▸ **PROBLEM DESCRIPTION**
All of the records below need to be written out exactly, but without the pictures.

▸ **WORKING DATA**
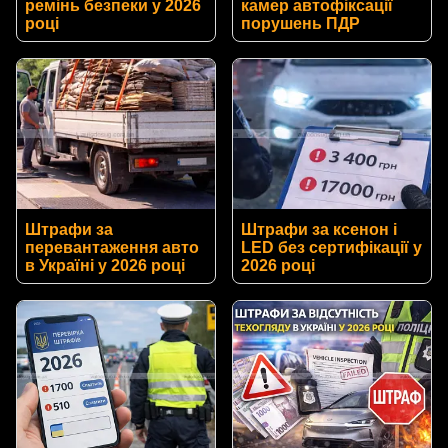
ремінь безпеки у 2026
камер автофіксації
році
порушень ПДР
Штрафи за
Штрафи за ксенон і
перевантаження авто
LED без сертифікації у
в Україні у 2026 році
2026 році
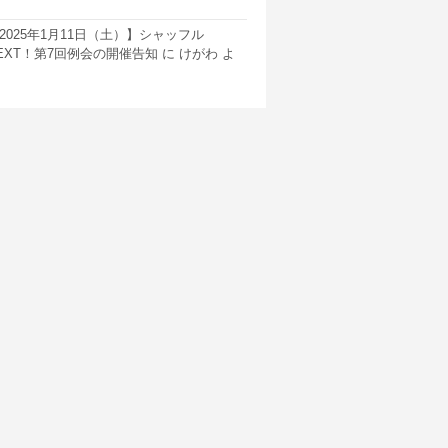
2025年1月11日（土）】シャッフル
EXT！第7回例会の開催告知
に
けがわ
よ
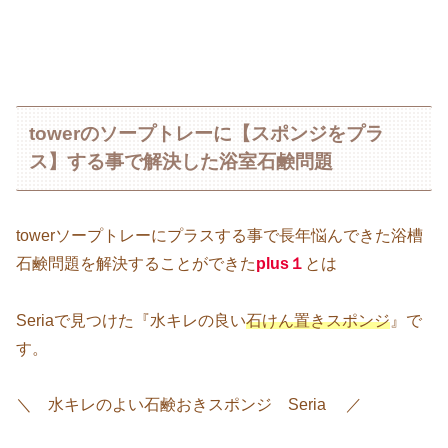
towerのソープトレーに【スポンジをプラ
ス】する事で解決した浴室石鹸問題
towerソープトレーにプラスする事で長年悩んできた浴槽
石鹸問題を解決することができた
plus
１
とは
Seriaで見つけた『水キレの良い
石けん置きスポンジ
』で
す。
＼ 水キレのよい石鹸おきスポンジ Seria ／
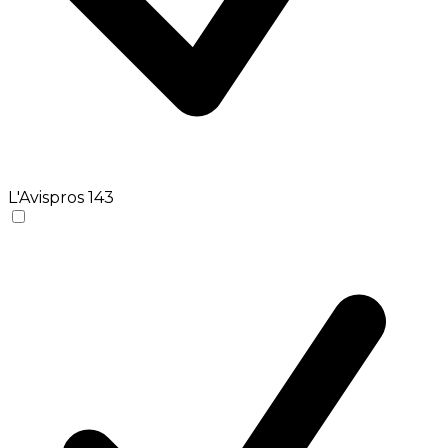
L'Avispros
143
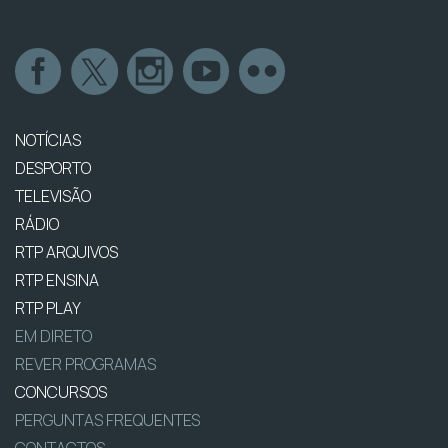
NOTÍCIAS
DESPORTO
TELEVISÃO
RÁDIO
RTP ARQUIVOS
RTP ENSINA
RTP PLAY
EM DIRETO
REVER PROGRAMAS
CONCURSOS
PERGUNTAS FREQUENTES
CONTACTOS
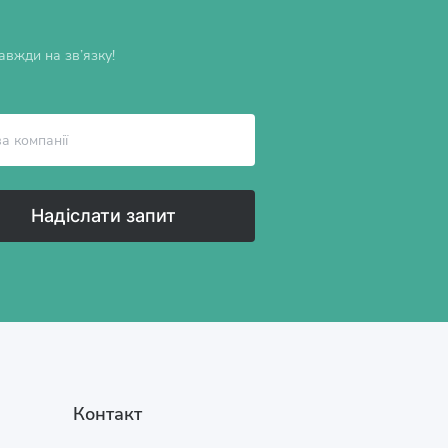
вжди на зв’язку!
Надіслати запит
Контакт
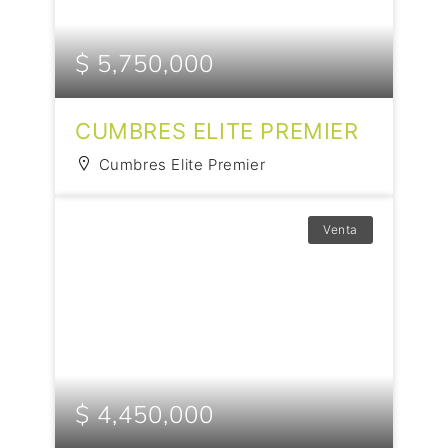
$ 5,750,000
CUMBRES ELITE PREMIER
Cumbres Elite Premier
Venta
$ 4,450,000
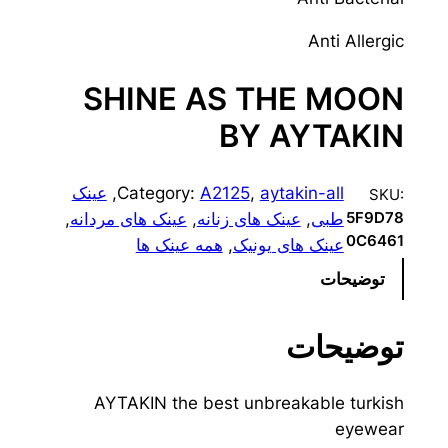
Anti Allergic
SHINE AS THE MOON
BY AYTAKIN
aytakin-all
, 
A2125
Category:
, 
عینک
SKU:
طبی
, 
عینک های زنانه
, 
عینک های مردانه
, 
5F9D78
0C6461
عینک های یونیک
, 
همه عینک ها
توضیحات
توضیحات
AYTAKIN the best unbreakable turkish
eyewear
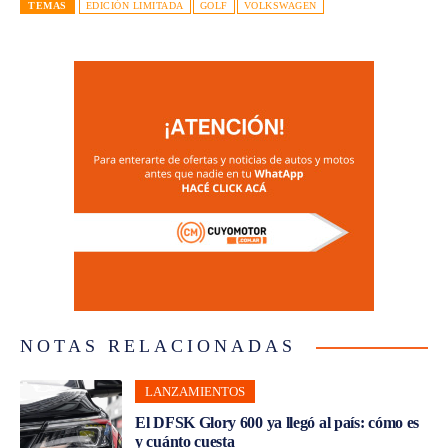
TEMAS
EDICIÓN LIMITADA
GOLF
VOLKSWAGEN
NOTAS RELACIONADAS
LANZAMIENTOS
El DFSK Glory 600 ya llegó al país: cómo es
y cuánto cuesta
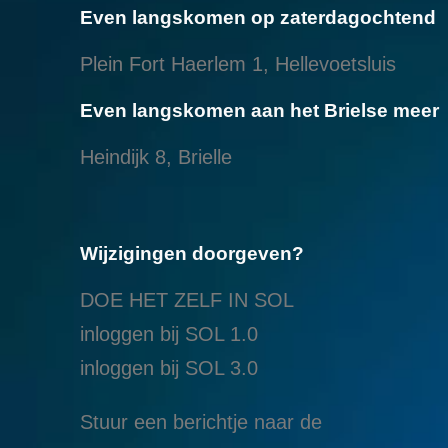
Even langskomen op zaterdagochtend
Plein Fort Haerlem 1, Hellevoetsluis
Even langskomen aan het Brielse meer
Heindijk 8, Brielle
Wijzigingen doorgeven?
DOE HET ZELF IN SOL
inloggen bij SOL 1.0
i
nloggen bij SOL 3.0
Stuur een berichtje naar de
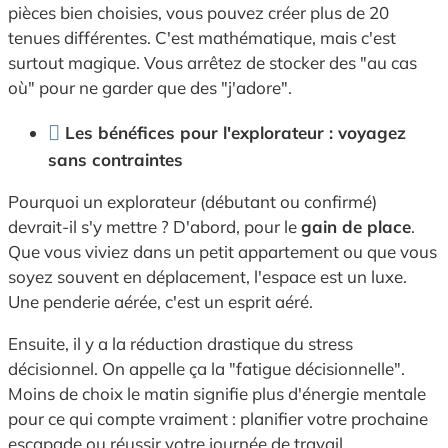
pièces bien choisies, vous pouvez créer plus de 20
tenues différentes. C'est mathématique, mais c'est
surtout magique. Vous arrêtez de stocker des "au cas
où" pour ne garder que des "j'adore".
Les bénéfices pour l'explorateur : voyagez
sans contraintes
Pourquoi un explorateur (débutant ou confirmé)
devrait-il s'y mettre ? D'abord, pour le
gain de place
.
Que vous viviez dans un petit appartement ou que vous
soyez souvent en déplacement, l'espace est un luxe.
Une penderie aérée, c'est un esprit aéré.
Ensuite, il y a la réduction drastique du stress
décisionnel. On appelle ça la "fatigue décisionnelle".
Moins de choix le matin signifie plus d'énergie mentale
pour ce qui compte vraiment : planifier votre prochaine
escapade ou réussir votre journée de travail.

▸ **EXERCISE SOLUTION**
ремінь безпеки у 2026
камер автофіксації
році
порушень ПДР
Штрафи за
Штрафи за ксенон і
перевантаження авто
LED без сертифікації у
в Україні у 2026 році
2026 році
2025年1月11日（土）】シャッフル
EXT！第7回例会の開催告知
に
けがわ
よ
towerのソープトレーに【スポンジをプラ
ス】する事で解決した浴室石鹸問題
towerソープトレーにプラスする事で長年悩んできた浴槽
石鹸問題を解決することができた
plus
１
とは
Seriaで見つけた『水キレの良い
石けん置きスポンジ
』で
す。
＼ 水キレのよい石鹸おきスポンジ Seria ／
L'Avispros
143
NOTÍCIAS
DESPORTO
TELEVISÃO
RÁDIO
RTP ARQUIVOS
RTP ENSINA
RTP PLAY
EM DIRETO
REVER PROGRAMAS
CONCURSOS
PERGUNTAS FREQUENTES
CONTACTOS
вжди на зв’язку!
Надіслати запит
Контакт
$ 5,750,000
CUMBRES ELITE PREMIER
Cumbres Elite Premier
Venta
$ 4,450,000
Anti Allergic
SHINE AS THE MOON
BY AYTAKIN
aytakin-all
, 
A2125
Category:
, 
عینک
SKU:
طبی
, 
عینک های زنانه
, 
عینک های مردانه
, 
5F9D78
0C6461
عینک های یونیک
, 
همه عینک ها
توضیحات
توضیحات
AYTAKIN the best unbreakable turkish
eyewear
TEMAS
EDICIÓN LIMITADA
GOLF
VOLKSWAGEN
NOTAS RELACIONADAS
LANZAMIENTOS
El DFSK Glory 600 ya llegó al país: cómo es
y cuánto cuesta
Even langskomen op zaterdagochtend
Plein Fort Haerlem 1, Hellevoetsluis
Even langskomen aan het Brielse meer
Heindijk 8, Brielle
Wijzigingen doorgeven?
DOE HET ZELF IN SOL
inloggen bij SOL 1.0
i
nloggen bij SOL 3.0
Stuur een berichtje naar de
pièces bien choisies, vous pouvez créer plus de 20
tenues différentes. C'est mathématique, mais c'est
surtout magique. Vous arrêtez de stocker des "au cas
où" pour ne garder que des "j'adore".
Les bénéfices pour l'explorateur : voyagez
sans contraintes
Pourquoi un explorateur (débutant ou confirmé)
devrait-il s'y mettre ? D'abord, pour le
gain de place
.
Que vous viviez dans un petit appartement ou que vous
soyez souvent en déplacement, l'espace est un luxe.
Une penderie aérée, c'est un esprit aéré.
Ensuite, il y a la réduction drastique du stress
décisionnel. On appelle ça la "fatigue décisionnelle".
Moins de choix le matin signifie plus d'énergie mentale
pour ce qui compte vraiment : planifier votre prochaine
escapade ou réussir votre journée de travail.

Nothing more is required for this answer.